• _Brief_: For the entries below, report every line that includes the word "para".
▼
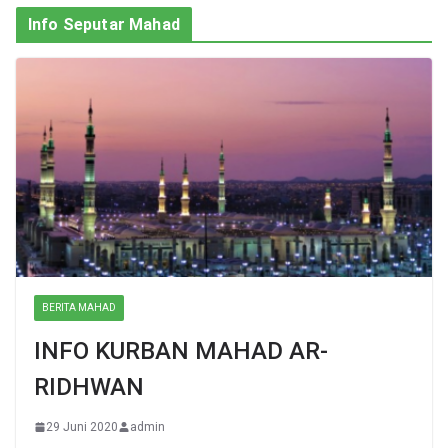
Info Seputar Mahad
BERITA MAHAD
INFO KURBAN MAHAD AR-
RIDHWAN
29 Juni 2020
admin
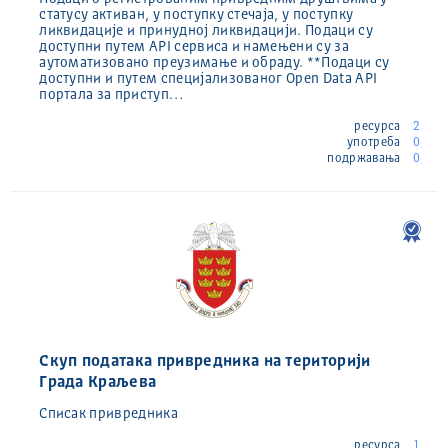
статусу активан, у поступку стечаја, у поступку
ликвидације и принудној ликвидацији. Подаци су
доступни путем API сервиса и намењени су за
аутоматизовано преузимање и обраду. **Подаци су
доступни и путем специјализованог Open Data API
портала за приступ…
ресурса
2
употреба
0
подржавања
0
Скуп података привредника на територији
Града Краљева
Списак привредника
ресурса
1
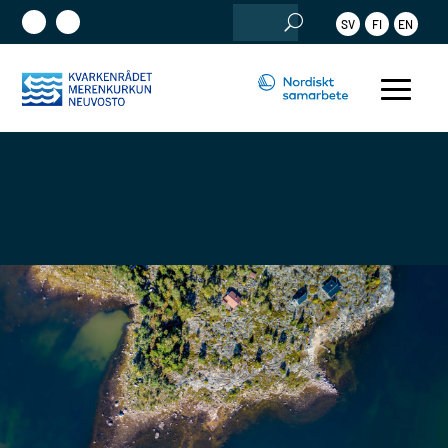
Sök
SV
FI
EN
efter:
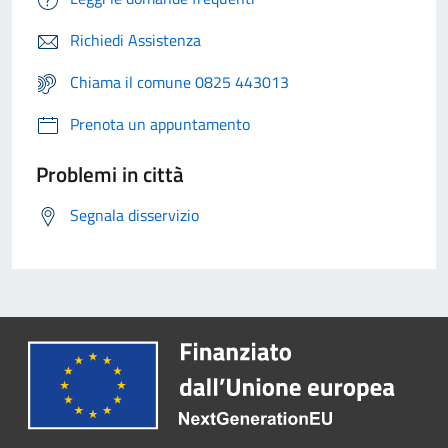
Richiedi Assistenza
Chiama il comune 0825 443013
Prenota un appuntamento
Problemi in città
Segnala disservizio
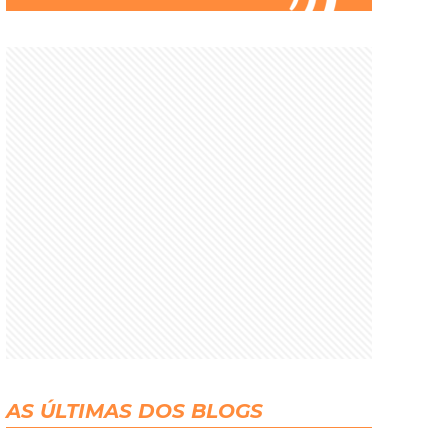
AS ÚLTIMAS DOS BLOGS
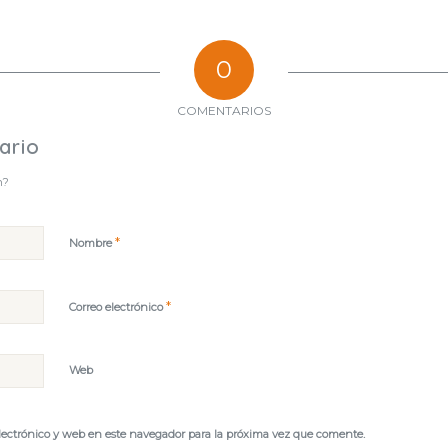
0
COMENTARIOS
ario
n?
*
Nombre
*
Correo electrónico
Web
lectrónico y web en este navegador para la próxima vez que comente.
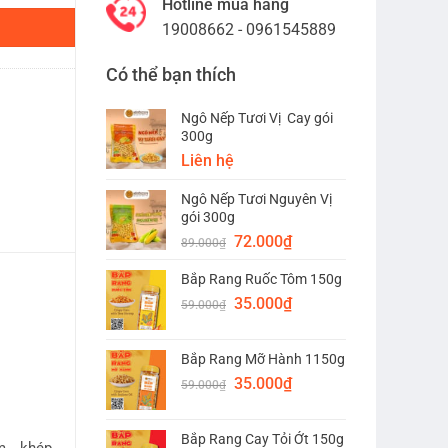
Hotline mua hàng
19008662 - 0961545889
Có thể bạn thích
Ngô Nếp Tươi Vị Cay gói
300g
Liên hệ
Ngô Nếp Tươi Nguyên Vị
gói 300g
Giá
Giá
72.000
₫
89.000
₫
gốc
hiện
Bắp Rang Ruốc Tôm 150g
là:
tại
Giá
Giá
89.000₫.
35.000
₫
là:
59.000
₫
gốc
hiện
72.000₫.
là:
tại
Bắp Rang Mỡ Hành 1150g
59.000₫.
là:
Giá
Giá
35.000
₫
35.000₫.
59.000
₫
gốc
hiện
là:
tại
Bắp Rang Cay Tỏi Ớt 150g
59.000₫.
là:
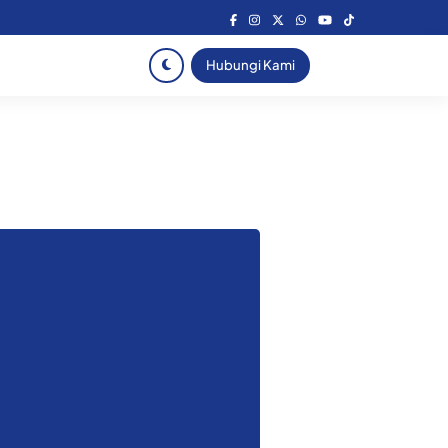
Hubungi Kami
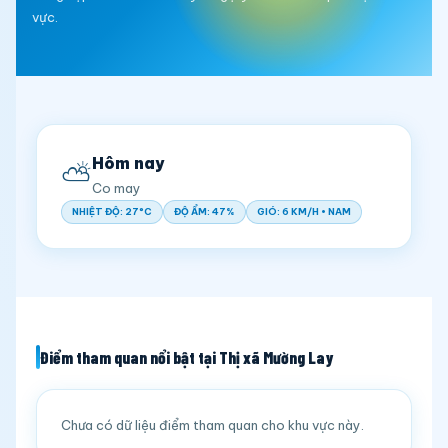
vực.
Hôm nay
⛅
Co may
NHIỆT ĐỘ: 27°C
ĐỘ ẨM: 47%
GIÓ: 6 KM/H • NAM
Điểm tham quan nổi bật tại Thị xã Mường Lay
Chưa có dữ liệu điểm tham quan cho khu vực này.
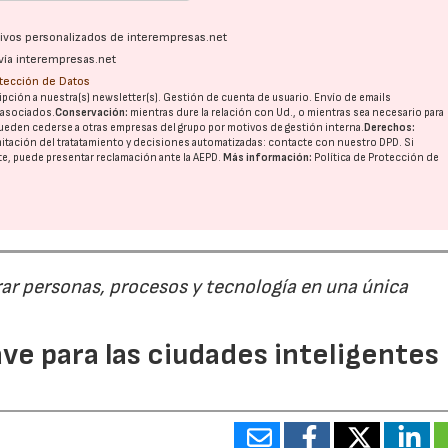
ativos personalizados de interempresas.net
vía interempresas.net
otección de Datos
pción a nuestra(s) newsletter(s). Gestión de cuenta de usuario. Envío de emails
o asociados.
Conservación:
mientras dure la relación con Ud., o mientras sea necesario para
ueden cederse a otras
empresas del grupo
por motivos de gestión interna.
Derechos:
imitación del tratatamiento y decisiones automatizadas:
contacte con nuestro DPD
. Si
nte, puede presentar reclamación ante la
AEPD
.
Más información:
Política de Protección de
ar personas, procesos y tecnología en una única
ave para las ciudades inteligentes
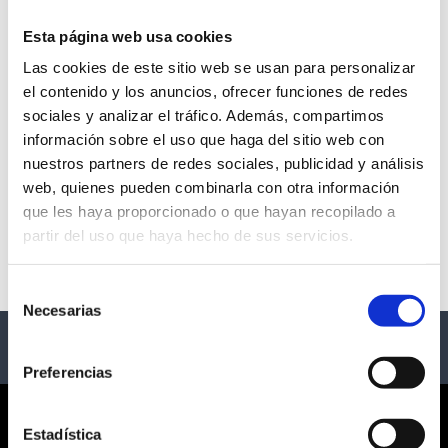
Esta página web usa cookies
Las cookies de este sitio web se usan para personalizar
TREASURES OF THE
el contenido y los anuncios, ofrecer funciones de redes
sociales y analizar el tráfico. Además, compartimos
PHARAOHS
información sobre el uso que haga del sitio web con
nuestros partners de redes sociales, publicidad y análisis
-
web, quienes pueden combinarla con otra información
que les haya proporcionado o que hayan recopilado a
Descripción
partir del uso que haya hecho de sus servicios.
Civilización egipcia
Selección
Necesarias
de
consentimiento
Preferencias
CORPORATE
Estadística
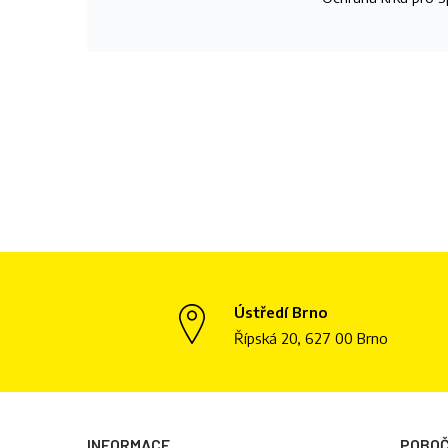
Ústředí Brno
Řípská 20, 627 00 Brno
INFORMACE
POBO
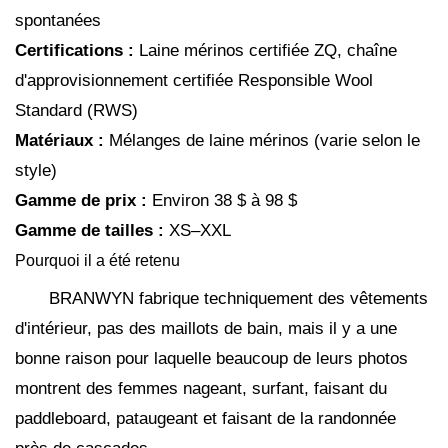
spontanées
Certifications :
Laine mérinos certifiée ZQ, chaîne
d'approvisionnement certifiée Responsible Wool
Standard (RWS)
Matériaux :
Mélanges de laine mérinos (varie selon le
style)
Gamme de prix :
Environ 38 $ à 98 $
Gamme de tailles :
XS–XXL
Pourquoi il a été retenu
BRANWYN fabrique techniquement des vêtements
d'intérieur, pas des maillots de bain, mais il y a une
bonne raison pour laquelle beaucoup de leurs photos
montrent des femmes nageant, surfant, faisant du
paddleboard, pataugeant et faisant de la randonnée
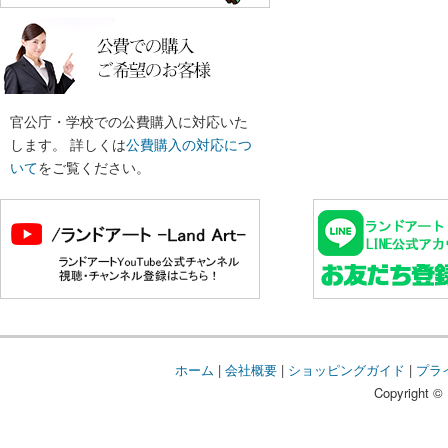
官公庁・学校での公費購入に対応いた
します。 詳しくは
公費購入の対応につ
いて
をご覧ください。
ホーム
|
会社概要
|
ショッピングガイド
|
プラ
Copyright © 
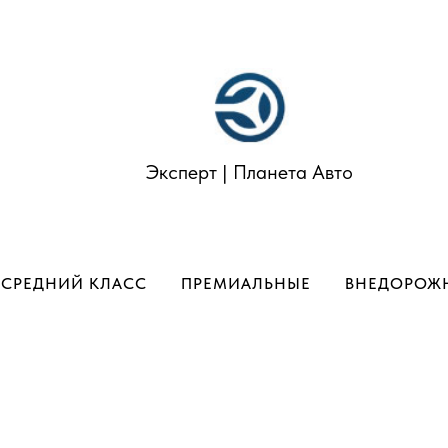
Эксперт | Планета Авто
СРЕДНИЙ КЛАСС
ПРЕМИАЛЬНЫЕ
ВНЕДОРОЖ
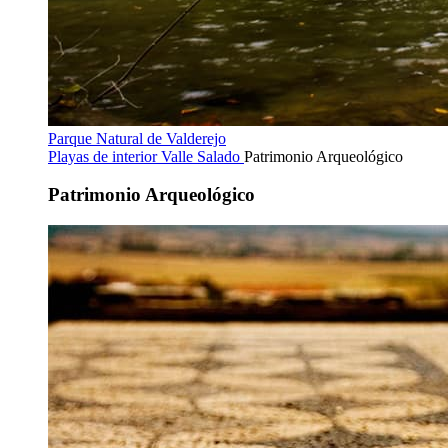
Parque Natural de Valderejo
Playas de interior
Valle Salado
Patrimonio Arqueológico
Patrimonio Arqueológico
▲
• _Exercise answer_:
lectrónico y web en este navegador para la próxima vez que comente.
mientras dure la relación con Ud., o mientras sea necesario para
ave para las ciudades inteligentes
Las cookies de este sitio web se usan para personalizar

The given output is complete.